Of course, the entire point about the current advocacy for a living wage is based on the use of tax subsidies for the armory development-hardly a "previously 100% private enterprise" by any reasonable definition. But the nature of the fund itself has one advocate extremely worried.

As the Insider tells us: "On the left, Bettina Damiani, project director at Good Jobs New York, doesn’t like the precedent for a different reason. “Isn’t this an incentive for companies to pay its employees less, assuming the taxpayer will pick up the rest of the tab?” she asks. She has questions about accountability, too: Who would administer the fund? Who would monitor it? What happens if the money runs out? “The city doesn’t have a great history of allocating these pots in the most transparent or equitable manner,” she says."

Which is apparently the current sticking point in the negotiations between the city council and the mayor: How will this fund be managed, and what does it say about creating an understandable policy for retailers to provide an adequate wage for their workers?

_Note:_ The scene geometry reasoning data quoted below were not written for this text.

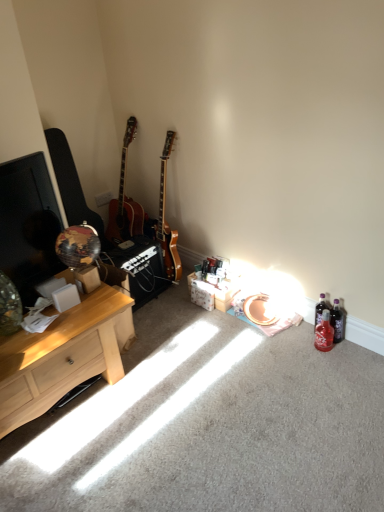 Question: Is light wood desk at left at the left side of white plastic power outlet at upper center?

Choices:
 (A) no
 (B) yes

Answer: (B)

Question: From the image's perspective, is light wood desk at left on white plastic power outlet at upper center?

Choices:
 (A) no
 (B) yes

Answer: (A)

Question: Does light wood desk at left have a greater width compared to white plastic power outlet at upper center?

Choices:
 (A) no
 (B) yes

Answer: (B)

Question: From a real-world perspective, is light wood desk at left located beneath white plastic power outlet at upper center?

Choices:
 (A) yes
 (B) no

Answer: (A)

Question: From the image's perspective, would you say light wood desk at left is shown under white plastic power outlet at upper center?

Choices:
 (A) yes
 (B) no

Answer: (A)

Question: Is white plastic power outlet at upper center surrounded by light wood desk at left?

Choices:
 (A) yes
 (B) no

Answer: (B)

Question: Is matte black guitar at left shorter than translucent plastic bottle at lower right, marked as the first bottle in a back-to-front arrangement?

Choices:
 (A) no
 (B) yes

Answer: (A)

Question: Can you confirm if matte black guitar at left is thinner than translucent plastic bottle at lower right, marked as the first bottle in a back-to-front arrangement?

Choices:
 (A) no
 (B) yes

Answer: (A)

Question: Is matte black guitar at left taller than translucent plastic bottle at lower right, placed as the second bottle when sorted from front to back?

Choices:
 (A) yes
 (B) no

Answer: (A)

Question: Is matte black guitar at left oriented towards translucent plastic bottle at lower right, placed as the second bottle when sorted from front to back?

Choices:
 (A) yes
 (B) no

Answer: (B)

Question: From a real-world perspective, is matte black guitar at left positioned under translucent plastic bottle at lower right, marked as the first bottle in a back-to-front arrangement, based on gravity?

Choices:
 (A) yes
 (B) no

Answer: (B)

Question: Is matte black guitar at left wider than translucent plastic bottle at lower right, placed as the second bottle when sorted from front to back?

Choices:
 (A) yes
 (B) no

Answer: (A)

Question: Is red glass bottle at lower right, acting as the first bottle starting from the front, at the right side of light wood desk at left?

Choices:
 (A) yes
 (B) no

Answer: (A)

The entire policy debate has been significantly advanced.

As we told the Insider: "Supporters of a living wage believe they’ve moved the ball down the field, though not into the end zone. “The difficulty of negotiating this deal will be seen among the advocates as the rationale for why we need citywide legislation,” says lobbyist Richard Lipsky. “It will be a spur to mandate a living wage on all projects that are taxpayer-subsidized.”

But, as the Insider points out, the one issue that the council is firm on remains the supermarket exclusion: "The council appears inclined to make a deal, even if it bends on living-wage guarantees. One thing the Bronx delegation insists on, though, is a ban on supermarkets in the mall, to protect a longtime food market across the street from subsidized competition."

So it looks as if this will all go down to the last possible day-with a special session of the council likely to take place on Monday, the day when the ULURP clock officially runs out. Much remains in the balance, and the stakes for all involved are certainly high.